Search Engines: New and Developing Search Engines

phil bradley

Search Engines: New and Developing Search Engines

Phil Bradley looks at some existing search engines and also some new ones to bring you up to date on what is happening in the world of Internet search engines.

In the last edition of Ariadne, I wrote about a few search engines that had come to my attention. Obviously the summer months are a fruitful period of development for search engine producers, because I've got a new crop to write about again! There are also some useful Web pages about search engines and developments in existing search engines that I've also discovered, so I'll be making mention of those as well.

Search Engines

A9

A9 [1] is the search engine provided by a wholly owned subsidiary of Amazon, and pulls results from the Google database, and I spoke about it in some detail in the last issue of Ariadne [2]. Since describing it, some new features have been added to the search engine which have, in my opinion, improved what was already a very good offering indeed. There is now a beta test version called 'Discover' which A9 uses to look at the Web pages that you've visited, matches them with information from Alexa [3] and suggests related Web sites, categories, frequently visited sites and movers and shakers, all based on your individual research using the search engine. You do however need to register and log in before you can use this. It's a great idea, and clearly A9 is attempting to explore the holy grail of personalisation very quickly, though I suspect that they need to do some more work in this area, since I was being suggested sites that really had nothing whatsoever to do with the sample searches that I'd been running on it, though in fairness they say the results are more accurate if you use their toolbar, but then they would say that.

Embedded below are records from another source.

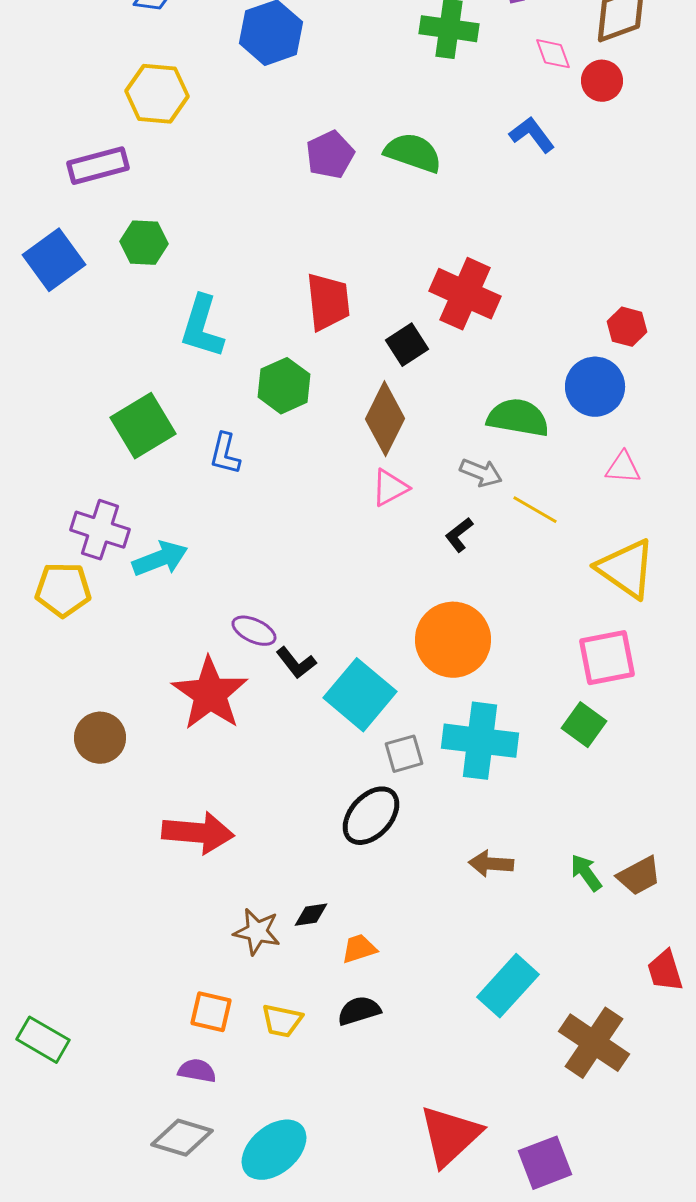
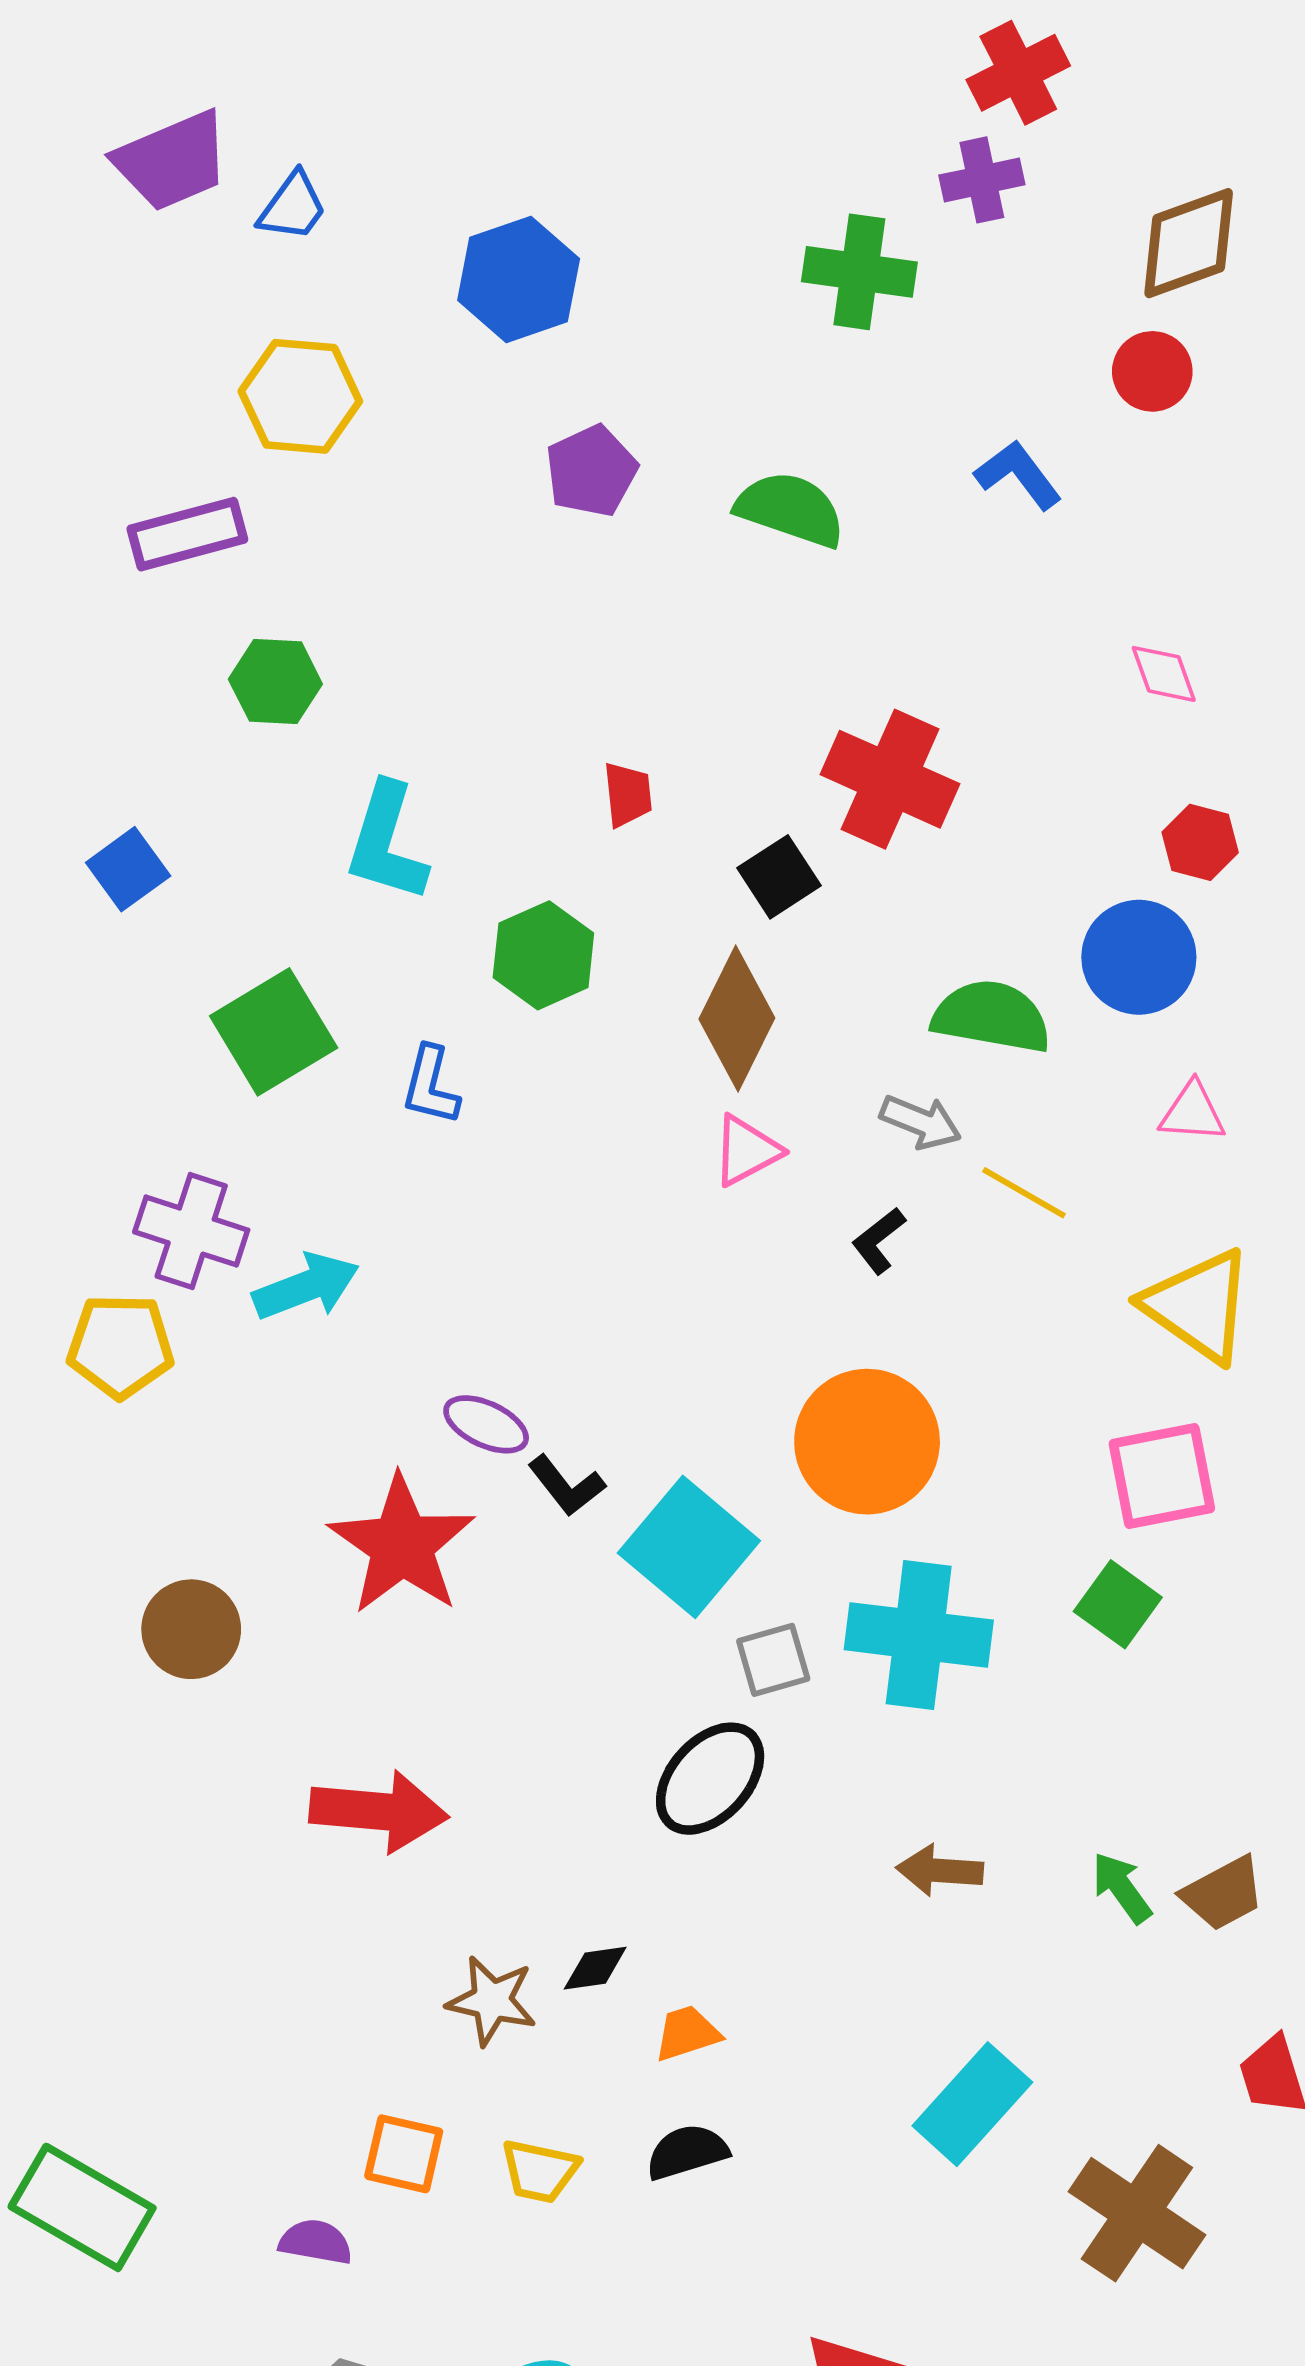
pink diamond: (553, 54) -> (1164, 674), moved
purple pentagon: (330, 155) -> (591, 471), moved
blue square: (54, 260) -> (128, 869), moved, size x0.7
red trapezoid: (328, 302) -> (628, 795), size x0.6
green rectangle: (43, 1040) -> (82, 2207), size x1.4
purple semicircle: (197, 1071) -> (316, 2242), moved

Another option is to store a list of bookmarks on one of the other Home Page utilities that are available. It's easy, once you've run a search, to be able to drop a particular page into the bookmark option, and I suppose that it's slightly quicker than using the Favorites option from the browser bar, but if you're doing a particular set of searches it may be preferable to use the A9 feature to avoid cluttering up your Favorites list any more than it is already.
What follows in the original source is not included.